The newly appointed finance minister, Vassilios Rapanos, will not be able to travel to the summit either after he was hospitalised on Friday. In his place, George Zanias, who held the post under Greece's stop-gap government during the general elections, will continue to represent the country.
The gruelling nature of the debt crisis and the negotiations that go with it were underlined in October when Mr Zanias himself was hospitalised with chest pains during a summit. Mr Rapanos's latest illness has not been publicy disclosed.
Mr Samaras's decision not to travel to Brussels by road – a distance of about 1,300 miles – after he was advised not to fly has been received poorly in Greece, where the new premier is under pressure to show he can win concessions from Greece's northern European creditors. Theodore Pelagidis, a professor of economic analysis at the University of Piraeus, said: "Nobody wants to govern this country. That's why they keep putting in technocrats. We don't have a political elite capable of running the country."
The conservative leader forced Greece into elections earlier in May, ending a brief period of comparative stability under the technocrat administration of Lucas Papademos. Mr Samaras has a troubled history with Greece's EU allies after he initially refused to support the bailout programme before changing his position.

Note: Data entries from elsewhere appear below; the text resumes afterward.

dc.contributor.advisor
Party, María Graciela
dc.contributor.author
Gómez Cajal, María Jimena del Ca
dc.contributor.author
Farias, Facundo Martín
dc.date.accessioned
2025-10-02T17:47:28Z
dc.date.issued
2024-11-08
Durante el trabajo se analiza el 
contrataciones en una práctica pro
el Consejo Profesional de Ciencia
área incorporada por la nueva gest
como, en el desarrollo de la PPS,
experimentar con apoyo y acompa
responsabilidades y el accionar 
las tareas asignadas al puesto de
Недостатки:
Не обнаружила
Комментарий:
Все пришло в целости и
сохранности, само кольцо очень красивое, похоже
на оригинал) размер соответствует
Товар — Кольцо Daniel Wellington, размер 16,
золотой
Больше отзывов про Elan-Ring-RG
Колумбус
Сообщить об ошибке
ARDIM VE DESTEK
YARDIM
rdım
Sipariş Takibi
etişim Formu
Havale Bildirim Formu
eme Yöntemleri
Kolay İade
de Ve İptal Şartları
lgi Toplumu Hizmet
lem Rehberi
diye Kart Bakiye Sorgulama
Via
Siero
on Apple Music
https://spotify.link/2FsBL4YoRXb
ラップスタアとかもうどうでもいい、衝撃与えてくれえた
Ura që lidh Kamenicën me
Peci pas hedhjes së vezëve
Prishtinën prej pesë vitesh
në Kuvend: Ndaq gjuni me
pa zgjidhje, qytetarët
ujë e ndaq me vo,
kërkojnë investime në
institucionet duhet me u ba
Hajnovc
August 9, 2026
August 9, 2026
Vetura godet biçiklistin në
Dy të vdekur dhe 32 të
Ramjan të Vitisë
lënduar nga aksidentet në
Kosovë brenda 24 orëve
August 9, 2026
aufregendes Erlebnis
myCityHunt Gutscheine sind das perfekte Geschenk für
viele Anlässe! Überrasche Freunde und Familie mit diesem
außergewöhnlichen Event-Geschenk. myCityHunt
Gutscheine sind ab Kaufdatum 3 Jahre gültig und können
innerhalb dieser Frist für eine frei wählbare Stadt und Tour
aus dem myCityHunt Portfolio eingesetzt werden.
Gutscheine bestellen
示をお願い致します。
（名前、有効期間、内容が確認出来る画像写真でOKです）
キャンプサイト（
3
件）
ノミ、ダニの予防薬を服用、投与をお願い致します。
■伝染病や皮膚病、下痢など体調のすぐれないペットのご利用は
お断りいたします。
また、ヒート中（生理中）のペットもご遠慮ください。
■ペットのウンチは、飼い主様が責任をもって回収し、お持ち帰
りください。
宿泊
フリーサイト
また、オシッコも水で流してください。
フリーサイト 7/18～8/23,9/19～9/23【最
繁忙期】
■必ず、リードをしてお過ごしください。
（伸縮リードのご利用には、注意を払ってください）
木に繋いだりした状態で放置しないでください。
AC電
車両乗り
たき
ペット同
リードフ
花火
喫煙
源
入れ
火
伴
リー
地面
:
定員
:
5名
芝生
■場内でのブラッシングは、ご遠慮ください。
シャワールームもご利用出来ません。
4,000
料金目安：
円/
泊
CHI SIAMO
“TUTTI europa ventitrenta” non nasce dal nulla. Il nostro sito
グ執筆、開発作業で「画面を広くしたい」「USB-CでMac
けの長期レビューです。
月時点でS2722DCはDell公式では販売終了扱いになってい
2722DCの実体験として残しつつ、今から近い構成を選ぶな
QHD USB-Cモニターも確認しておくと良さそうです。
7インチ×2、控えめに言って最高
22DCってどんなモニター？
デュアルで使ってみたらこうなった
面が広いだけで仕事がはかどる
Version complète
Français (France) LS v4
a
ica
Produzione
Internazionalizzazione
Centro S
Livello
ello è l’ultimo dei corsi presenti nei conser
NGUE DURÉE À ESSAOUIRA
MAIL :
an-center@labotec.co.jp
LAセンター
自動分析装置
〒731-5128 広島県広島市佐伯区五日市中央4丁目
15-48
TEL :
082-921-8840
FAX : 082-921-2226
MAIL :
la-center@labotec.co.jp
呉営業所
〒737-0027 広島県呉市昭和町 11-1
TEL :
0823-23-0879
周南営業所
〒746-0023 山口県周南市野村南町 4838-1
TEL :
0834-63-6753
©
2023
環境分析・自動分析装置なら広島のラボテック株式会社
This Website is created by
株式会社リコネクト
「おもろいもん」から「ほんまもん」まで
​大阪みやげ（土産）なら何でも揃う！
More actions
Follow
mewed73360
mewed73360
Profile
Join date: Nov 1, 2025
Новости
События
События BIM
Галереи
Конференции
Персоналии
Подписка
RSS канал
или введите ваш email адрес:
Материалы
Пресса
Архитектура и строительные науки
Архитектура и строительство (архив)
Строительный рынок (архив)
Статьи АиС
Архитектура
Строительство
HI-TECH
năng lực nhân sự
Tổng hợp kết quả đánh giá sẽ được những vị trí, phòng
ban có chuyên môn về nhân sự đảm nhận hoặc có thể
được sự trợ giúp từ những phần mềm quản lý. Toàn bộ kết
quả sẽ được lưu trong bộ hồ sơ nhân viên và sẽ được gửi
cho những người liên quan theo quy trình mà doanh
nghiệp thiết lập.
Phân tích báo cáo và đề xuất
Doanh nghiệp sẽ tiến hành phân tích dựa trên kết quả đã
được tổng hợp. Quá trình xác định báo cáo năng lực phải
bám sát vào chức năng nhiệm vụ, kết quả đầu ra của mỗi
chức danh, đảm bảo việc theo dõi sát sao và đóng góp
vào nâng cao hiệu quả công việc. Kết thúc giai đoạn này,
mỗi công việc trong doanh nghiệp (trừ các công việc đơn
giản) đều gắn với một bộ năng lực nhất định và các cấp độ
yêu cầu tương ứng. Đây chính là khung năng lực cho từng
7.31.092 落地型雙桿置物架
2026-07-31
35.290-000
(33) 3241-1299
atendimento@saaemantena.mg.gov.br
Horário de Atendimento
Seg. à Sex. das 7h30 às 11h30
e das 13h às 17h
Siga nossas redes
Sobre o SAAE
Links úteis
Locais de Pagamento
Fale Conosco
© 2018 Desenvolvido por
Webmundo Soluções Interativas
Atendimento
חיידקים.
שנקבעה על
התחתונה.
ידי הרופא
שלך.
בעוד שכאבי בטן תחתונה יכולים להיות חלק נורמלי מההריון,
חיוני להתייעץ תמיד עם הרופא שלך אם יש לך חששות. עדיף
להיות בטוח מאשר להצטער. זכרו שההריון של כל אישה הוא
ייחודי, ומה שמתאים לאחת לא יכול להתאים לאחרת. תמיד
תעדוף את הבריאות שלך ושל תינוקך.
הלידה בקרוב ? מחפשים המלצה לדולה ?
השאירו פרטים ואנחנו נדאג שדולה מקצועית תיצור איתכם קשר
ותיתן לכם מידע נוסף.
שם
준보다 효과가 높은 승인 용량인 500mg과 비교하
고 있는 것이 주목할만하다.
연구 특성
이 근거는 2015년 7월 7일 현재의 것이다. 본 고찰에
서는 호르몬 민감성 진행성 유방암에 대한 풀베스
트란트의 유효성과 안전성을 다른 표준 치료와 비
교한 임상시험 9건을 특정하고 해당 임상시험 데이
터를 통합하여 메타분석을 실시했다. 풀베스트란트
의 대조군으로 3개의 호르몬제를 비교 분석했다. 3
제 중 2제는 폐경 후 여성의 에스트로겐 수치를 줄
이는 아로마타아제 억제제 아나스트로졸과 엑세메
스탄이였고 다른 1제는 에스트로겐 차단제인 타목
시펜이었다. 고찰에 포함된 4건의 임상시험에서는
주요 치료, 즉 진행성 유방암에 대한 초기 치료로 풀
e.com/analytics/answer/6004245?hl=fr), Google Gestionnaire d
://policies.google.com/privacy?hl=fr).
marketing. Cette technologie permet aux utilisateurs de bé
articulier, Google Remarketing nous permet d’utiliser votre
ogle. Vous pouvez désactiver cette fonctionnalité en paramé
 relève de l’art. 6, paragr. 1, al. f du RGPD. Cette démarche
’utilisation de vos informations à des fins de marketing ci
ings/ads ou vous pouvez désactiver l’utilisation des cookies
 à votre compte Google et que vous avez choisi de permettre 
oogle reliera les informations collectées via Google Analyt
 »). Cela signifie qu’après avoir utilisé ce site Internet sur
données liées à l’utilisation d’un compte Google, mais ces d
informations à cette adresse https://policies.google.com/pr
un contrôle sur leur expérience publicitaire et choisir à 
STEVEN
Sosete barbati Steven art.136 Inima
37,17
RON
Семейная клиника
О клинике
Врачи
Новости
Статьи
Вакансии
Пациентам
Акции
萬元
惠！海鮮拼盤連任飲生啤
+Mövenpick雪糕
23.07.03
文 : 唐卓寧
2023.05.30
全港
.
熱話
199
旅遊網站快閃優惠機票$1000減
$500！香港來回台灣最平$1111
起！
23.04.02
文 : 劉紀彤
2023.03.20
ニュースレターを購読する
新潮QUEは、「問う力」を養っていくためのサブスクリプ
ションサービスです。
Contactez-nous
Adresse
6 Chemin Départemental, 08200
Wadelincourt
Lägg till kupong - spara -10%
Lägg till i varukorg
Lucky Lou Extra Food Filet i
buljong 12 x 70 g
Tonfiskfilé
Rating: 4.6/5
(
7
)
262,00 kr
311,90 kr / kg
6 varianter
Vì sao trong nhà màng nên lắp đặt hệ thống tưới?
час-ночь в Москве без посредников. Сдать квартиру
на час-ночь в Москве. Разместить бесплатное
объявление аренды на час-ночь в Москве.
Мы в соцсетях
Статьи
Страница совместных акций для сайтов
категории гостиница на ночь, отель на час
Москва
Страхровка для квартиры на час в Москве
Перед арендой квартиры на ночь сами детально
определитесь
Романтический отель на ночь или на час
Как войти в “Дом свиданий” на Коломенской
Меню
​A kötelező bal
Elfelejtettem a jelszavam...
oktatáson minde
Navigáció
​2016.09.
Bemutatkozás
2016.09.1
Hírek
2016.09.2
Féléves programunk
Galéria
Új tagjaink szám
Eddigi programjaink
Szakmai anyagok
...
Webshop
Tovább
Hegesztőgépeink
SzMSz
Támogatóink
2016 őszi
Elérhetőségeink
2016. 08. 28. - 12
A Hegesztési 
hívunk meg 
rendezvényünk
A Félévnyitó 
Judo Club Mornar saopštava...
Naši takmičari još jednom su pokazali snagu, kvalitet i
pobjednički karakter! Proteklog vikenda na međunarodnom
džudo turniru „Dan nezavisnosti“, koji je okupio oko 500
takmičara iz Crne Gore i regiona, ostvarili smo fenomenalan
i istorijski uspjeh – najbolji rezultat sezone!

The elections were closely watched around the world and seen by many as a referendum on the country's membership of the euro.
Following the installation of the conservative-led coalition, Athens is now hoping for a faster release of emergency loans to clear some of the €6.6bn of internal debts that have crippled whole sectors of the economy such as healthcare.
But in order to receive the next tranche of European money needed to avoid bankruptcy the new government is meant to pass another €11bn of spending cuts before the end of this month.